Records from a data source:
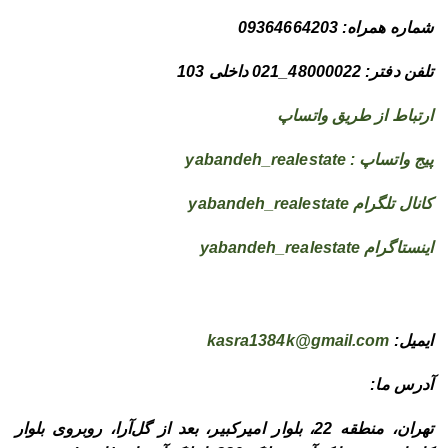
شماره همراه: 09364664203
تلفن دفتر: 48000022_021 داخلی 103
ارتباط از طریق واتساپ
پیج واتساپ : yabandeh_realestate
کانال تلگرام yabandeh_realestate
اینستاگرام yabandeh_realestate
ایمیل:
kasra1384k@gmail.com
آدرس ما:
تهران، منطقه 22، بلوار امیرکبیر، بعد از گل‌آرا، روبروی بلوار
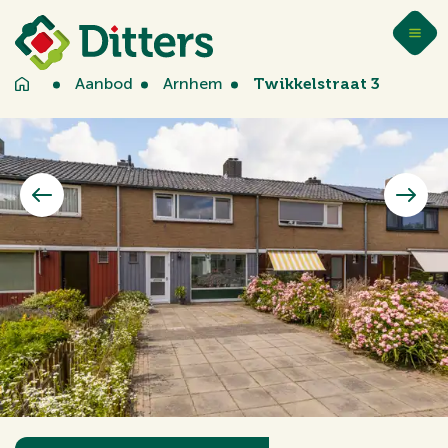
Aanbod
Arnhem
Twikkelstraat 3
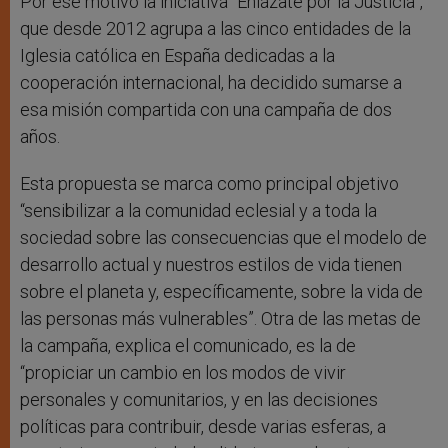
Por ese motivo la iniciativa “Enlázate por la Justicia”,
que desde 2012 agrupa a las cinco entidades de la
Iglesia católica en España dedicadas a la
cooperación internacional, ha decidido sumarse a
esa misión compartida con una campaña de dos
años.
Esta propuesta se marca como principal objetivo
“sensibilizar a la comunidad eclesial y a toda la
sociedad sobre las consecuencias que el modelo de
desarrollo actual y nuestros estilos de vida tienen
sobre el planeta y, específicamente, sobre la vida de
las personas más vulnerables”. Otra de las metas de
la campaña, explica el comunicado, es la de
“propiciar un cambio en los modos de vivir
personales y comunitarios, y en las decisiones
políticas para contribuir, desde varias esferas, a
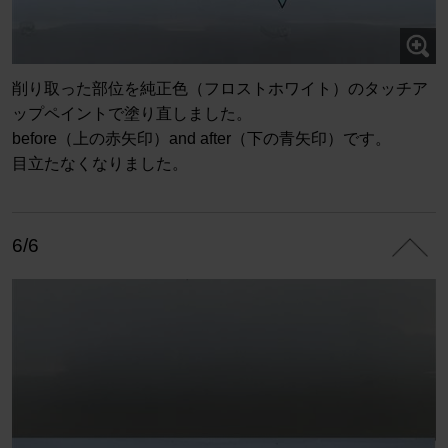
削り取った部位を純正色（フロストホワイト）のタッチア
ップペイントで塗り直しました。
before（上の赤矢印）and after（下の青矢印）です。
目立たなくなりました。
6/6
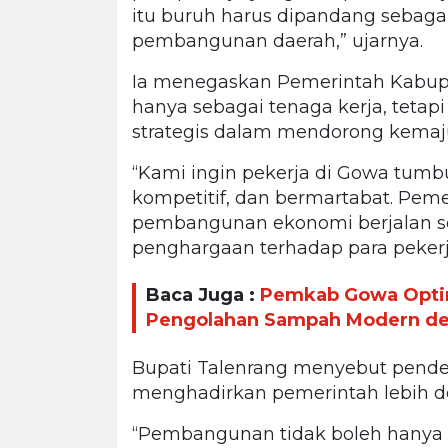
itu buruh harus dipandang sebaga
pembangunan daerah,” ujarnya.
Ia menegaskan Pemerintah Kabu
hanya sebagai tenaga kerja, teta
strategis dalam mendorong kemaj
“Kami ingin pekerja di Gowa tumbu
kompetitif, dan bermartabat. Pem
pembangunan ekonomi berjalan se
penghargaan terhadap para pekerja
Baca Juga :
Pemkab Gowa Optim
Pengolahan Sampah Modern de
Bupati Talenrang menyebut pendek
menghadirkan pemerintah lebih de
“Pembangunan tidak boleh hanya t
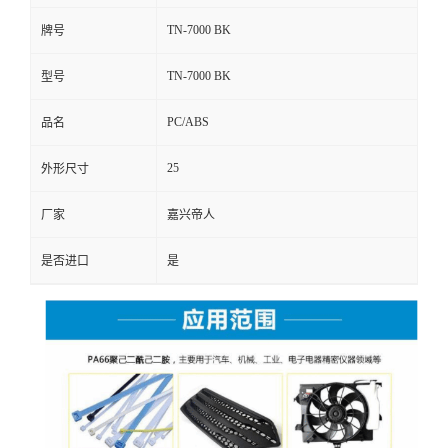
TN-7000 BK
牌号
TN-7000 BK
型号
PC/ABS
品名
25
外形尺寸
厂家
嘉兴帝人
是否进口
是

WHAT IS BEING ASKED: Look over the records above, and wherever a line contains the string "pekerja", copy that line.

EXERCISE OUTPUT:
“Kami ingin pekerja di Gowa tumbu
penghargaan terhadap para pekerja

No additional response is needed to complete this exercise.